Let $n\in \mathbb{N}, n\geq 2$. An element $(x_1, \ldots, x_n)\in E^n$ is called a {\em norming point} of $T\in {\mathcal L}(^n E)$ if $\|x_1\|=\cdots=\|x_n\|=1$ and
$|T(x_1, \ldots, x_n)|$ $=\|T\|$, where ${\mathcal L}(^n E)$ denotes the space of all continuous $n$-linear forms on $E$.
For $T\in {\mathcal L}(^n E)$, we define
$${Norm}(T)=\Big\{(x_1, \ldots, x_n)\in E^n: (x_1, \ldots, x_n)~\mbox{is a norming point of}~T\Big\}.$$
${Norm}(T)$ is called the {\em norming set} of $T$.

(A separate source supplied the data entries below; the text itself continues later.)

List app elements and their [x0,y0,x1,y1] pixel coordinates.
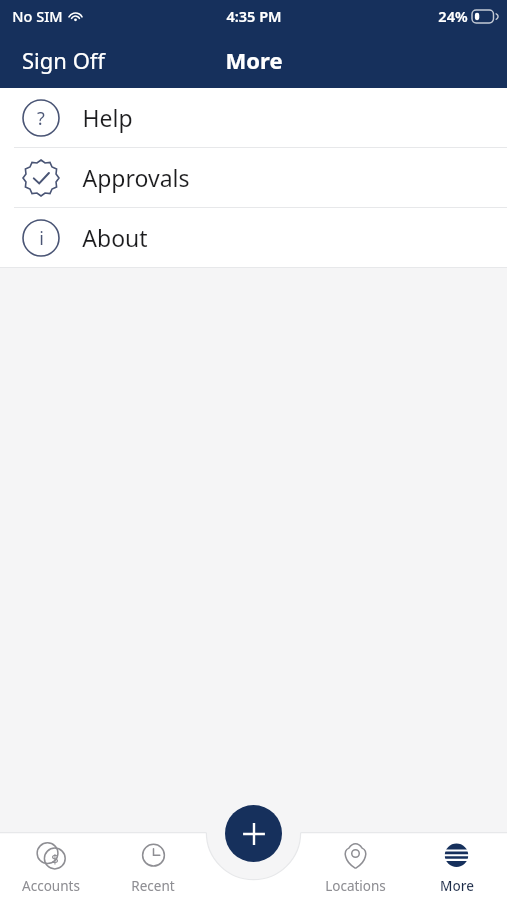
button[interactable]: Recent [102,832,204,900]
staticText: Recent [131,877,175,895]
button[interactable]: Sign Off [0,35,127,85]
staticText: Approvals [82,162,190,193]
staticText: Sign Off [22,45,105,75]
staticText: Locations [325,877,386,895]
staticText: $ [51,850,59,868]
staticText: 4:35 PM [226,6,282,26]
staticText: More [440,877,474,895]
staticText: Accounts [22,877,80,895]
button[interactable]: Locations [305,832,406,900]
button[interactable]: $ [0,832,102,900]
staticText: i [39,226,44,251]
staticText: More [225,45,283,75]
button[interactable]: Add [225,805,282,862]
button[interactable]: i [0,208,507,267]
button[interactable]: ? [0,88,507,147]
staticText: Help [82,102,133,133]
staticText: ? [37,106,45,131]
button[interactable]: Approvals [0,148,507,207]
staticText: About [82,222,148,253]
staticText: No SIM [12,6,63,26]
button[interactable]: More [406,832,507,900]
staticText: 24% [438,6,468,26]
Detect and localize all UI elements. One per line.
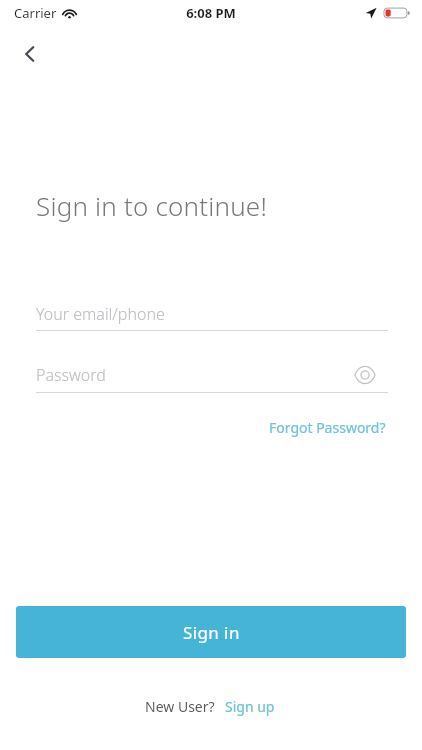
button[interactable]: Show password	[348, 358, 382, 392]
staticText: Forgot Password?	[269, 418, 386, 437]
button[interactable]: Your email/phone	[36, 296, 388, 332]
button[interactable]: Sign up	[223, 694, 277, 719]
staticText: Sign up	[225, 697, 275, 716]
button[interactable]: Sign in	[16, 606, 406, 658]
button[interactable]: Forgot Password?	[267, 414, 388, 441]
staticText: 6:08 PM	[186, 4, 236, 22]
staticText: New User?	[145, 697, 215, 716]
staticText: Carrier	[14, 4, 57, 22]
staticText: Your email/phone	[36, 303, 165, 325]
button[interactable]: Back	[8, 32, 52, 76]
staticText: Sign in	[183, 621, 240, 644]
staticText: Password	[36, 364, 106, 386]
button[interactable]: Password	[36, 357, 388, 393]
staticText: Sign in to continue!	[36, 188, 267, 223]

Let $0\leq \theta\leq \frac{\pi}{4}$ and $\ell^2_{{\infty}, \theta}=\mathbb{R}^2$ with the rotated supremum norm $$\|(x, y)\|_{({\infty}, \theta)}=\max\Big\{|x \cos \theta+y \sin \theta|,~ |x \sin \theta-y \cos \theta|\Big\}.$$
In this paper, we characterize the norming set of $T\in {\mathcal L}(^n \ell_{(\infty, \theta)}^2)$. Using this result, we completely describe the norming set of
$T\in {\mathcal L}_s(^n \ell_{(\infty, \theta)}^2)$ for $n=3, 4, 5$, where ${\mathcal L}_s(^n \ell_{(\infty, \theta)}^2)$ denotes the space of all continuous symmetric $n$-linear forms on $\ell_{(\infty, \theta)}^2$. We generalizes the results from \cite{9} for $n=3$ and $\theta=\frac{\pi}{4}$.
Keywords: Norming points, symmetric multilinear forms on $\ell_{(\infty, \theta)}^2$
MSC numbers: Primary 46A22